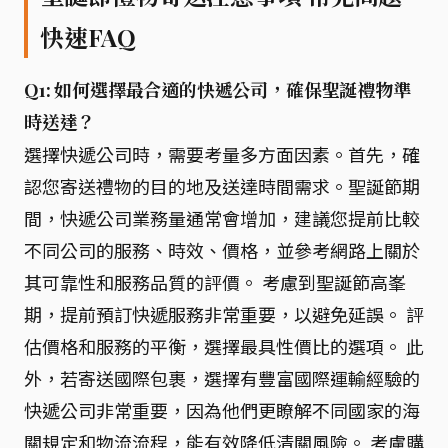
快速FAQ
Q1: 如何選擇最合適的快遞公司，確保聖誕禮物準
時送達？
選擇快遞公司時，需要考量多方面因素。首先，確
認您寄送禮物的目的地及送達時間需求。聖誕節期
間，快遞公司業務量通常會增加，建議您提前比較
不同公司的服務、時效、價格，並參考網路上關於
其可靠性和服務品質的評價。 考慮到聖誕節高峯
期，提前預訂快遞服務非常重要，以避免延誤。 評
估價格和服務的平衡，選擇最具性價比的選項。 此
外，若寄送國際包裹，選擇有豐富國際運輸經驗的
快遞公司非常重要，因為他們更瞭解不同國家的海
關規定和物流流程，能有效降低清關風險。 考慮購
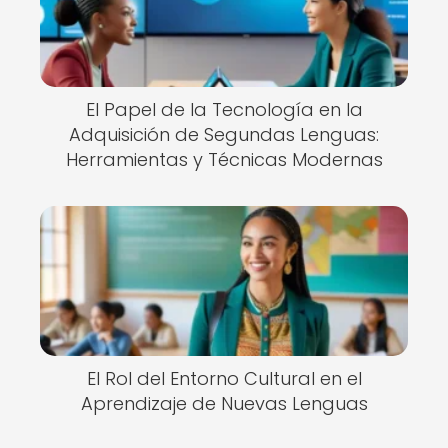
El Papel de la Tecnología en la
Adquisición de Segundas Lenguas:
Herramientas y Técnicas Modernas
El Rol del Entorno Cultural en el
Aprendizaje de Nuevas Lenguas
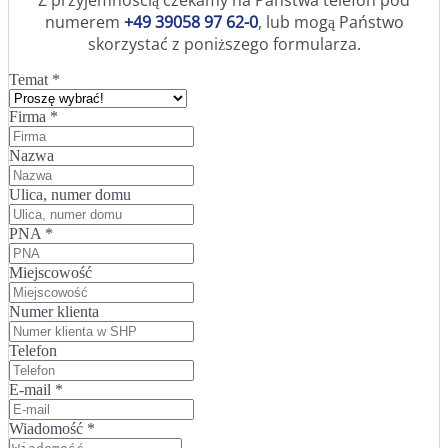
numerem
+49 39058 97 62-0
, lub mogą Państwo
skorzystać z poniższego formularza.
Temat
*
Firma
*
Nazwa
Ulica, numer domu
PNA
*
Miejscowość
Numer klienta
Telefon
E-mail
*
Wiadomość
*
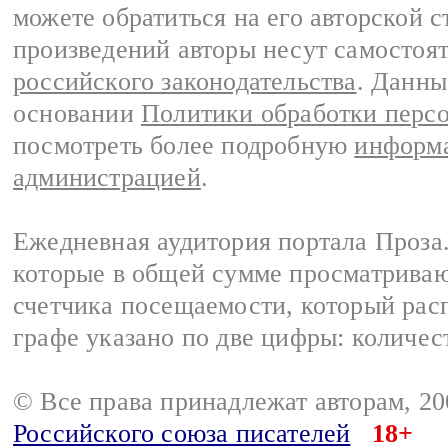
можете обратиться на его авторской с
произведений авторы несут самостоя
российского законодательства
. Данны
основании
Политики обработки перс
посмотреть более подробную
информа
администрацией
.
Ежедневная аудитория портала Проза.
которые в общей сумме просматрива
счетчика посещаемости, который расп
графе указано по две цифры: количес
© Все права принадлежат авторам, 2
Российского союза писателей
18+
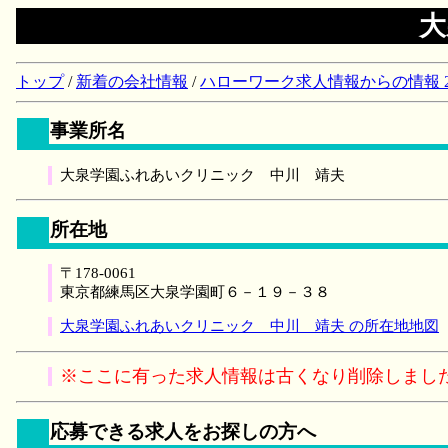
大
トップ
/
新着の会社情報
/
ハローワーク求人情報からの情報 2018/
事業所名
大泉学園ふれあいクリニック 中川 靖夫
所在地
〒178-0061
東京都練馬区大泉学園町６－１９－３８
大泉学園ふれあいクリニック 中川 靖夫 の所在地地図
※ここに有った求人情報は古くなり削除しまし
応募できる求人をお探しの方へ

————

### Exercise
Without any of its pictures, the listing is to be repeated exactly as it stands.

### Answer
快速FAQ
Q1: 如何選擇最合適的快遞公司，確保聖誕禮物準
時送達？
選擇快遞公司時，需要考量多方面因素。首先，確
認您寄送禮物的目的地及送達時間需求。聖誕節期
間，快遞公司業務量通常會增加，建議您提前比較
不同公司的服務、時效、價格，並參考網路上關於
其可靠性和服務品質的評價。 考慮到聖誕節高峯
期，提前預訂快遞服務非常重要，以避免延誤。 評
估價格和服務的平衡，選擇最具性價比的選項。 此
外，若寄送國際包裹，選擇有豐富國際運輸經驗的
快遞公司非常重要，因為他們更瞭解不同國家的海
關規定和物流流程，能有效降低清關風險。 考慮購
El Papel de la Tecnología en la
Adquisición de Segundas Lenguas:
Herramientas y Técnicas Modernas
El Rol del Entorno Cultural en el
Aprendizaje de Nuevas Lenguas
numerem
+49 39058 97 62-0
, lub mogą Państwo
skorzystać z poniższego formularza.
Temat
*
Firma
*
Nazwa
Ulica, numer domu
PNA
*
Miejscowość
Numer klienta
Telefon
E-mail
*
Wiadomość
*
можете обратиться на его авторской с
произведений авторы несут самостоя
российского законодательства
. Данны
основании
Политики обработки перс
посмотреть более подробную
информа
администрацией
.
Ежедневная аудитория портала Проза.
которые в общей сумме просматрива
счетчика посещаемости, который расп
графе указано по две цифры: количес
© Все права принадлежат авторам, 2
Российского союза писателей
18+
大
トップ
/
新着の会社情報
/
ハローワーク求人情報からの情報 2018/
事業所名
大泉学園ふれあいクリニック 中川 靖夫
所在地
〒178-0061
東京都練馬区大泉学園町６－１９－３８
大泉学園ふれあいクリニック 中川 靖夫 の所在地地図
※ここに有った求人情報は古くなり削除しまし
応募できる求人をお探しの方へ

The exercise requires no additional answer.